There really isn’t any need to know from make-up artists’ what’s currently “hot” because the same style doesn’t work for everybody. Beauty is different on everyone, just as it is that everyone has a different definition of the word. Some people say beauty is having nice hair or a nice face, a nice smile or a good body shape. Others say it’s being yourself, that beauty is within you. With so many different views on what being beautiful is, how is it that a survey of twenty people, more than half came back stereotyping that to be pretty you should be 5'6" - 5'9" with blue eyes and brown hair. Even in magazines, pictures’ of models lately have dark hair and light eyes. Whether it’s a natural look or not, it’s what people are doing, it’s what we’re seeing from the make-up artists and it’s changing what we see as beauty.

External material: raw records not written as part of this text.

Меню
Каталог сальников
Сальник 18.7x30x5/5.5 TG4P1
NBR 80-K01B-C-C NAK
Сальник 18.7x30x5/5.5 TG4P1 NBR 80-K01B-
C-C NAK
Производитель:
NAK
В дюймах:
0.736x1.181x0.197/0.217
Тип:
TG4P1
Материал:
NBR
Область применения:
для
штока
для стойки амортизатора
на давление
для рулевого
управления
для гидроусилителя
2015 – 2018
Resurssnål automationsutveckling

What everybody needs to do is take a step back and look at what we’re doing. We’re allowing people that we have often never met, to tell us what to wear, and how to wear it. If we were to stop paying attention to it all and just do what we want as we please, we’d be better people making our own decisions. There’s no reason we should follow the lead and get stuck in the mold. As long as we don’t care what’s “in” and just do what actually looks good on us we’d be better off.

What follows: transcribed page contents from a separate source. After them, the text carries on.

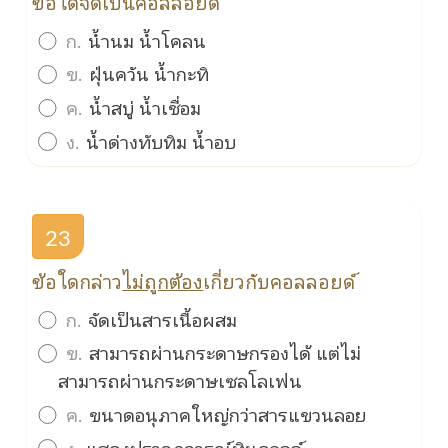
ข้อใดจัดเป็นคอลลอยด์
ก.
น้ำนม น้ำโคลน
ข.
ฝุ่นควัน น้ำกะทิ
ค.
น้ำสบู่ น้ำเชื่อม
ง.
น้ำด่างทับทิม น้ำอบ
23
ข้อใดกล่าว
ไม่ถูกต้อง
เกี่ยวกับคอลลอยด์
ก.
จัดเป็นสารเนื้อผสม
ข.
สามารถผ่านกระดาษกรองได้ แต่ไม่
สามารถผ่านกระดาษเซลโลเฟน
ค.
ขนาดอนุภาคใหญ่กว่าสารแขวนลอย
ง.
แสดงปรากฎการณ์ทินดอลล์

Just thinking about it, what’s the point of changing your look? How is it that almost all of the teenage society, finds themselves having to wear Hollister, or Abercrombie & Fitch to be one of the “popular” ones. If nobody reacted to the changes, would we find ourselves in a better place –- and who’s there to draw the line of when you’re following too much? The truth is, it’s up to you as an individual not to be phased by the latest styles, by what everyone else is doing. When we all do as we wish with our look and break out of the ugly mold of beauty, we’ll feel better about ourselves, it will come naturally and we’ll no longer be phased. There will always be people judging each other about something, but maybe it will just be saying “Look at her! She’s being herself, that’s really neat.”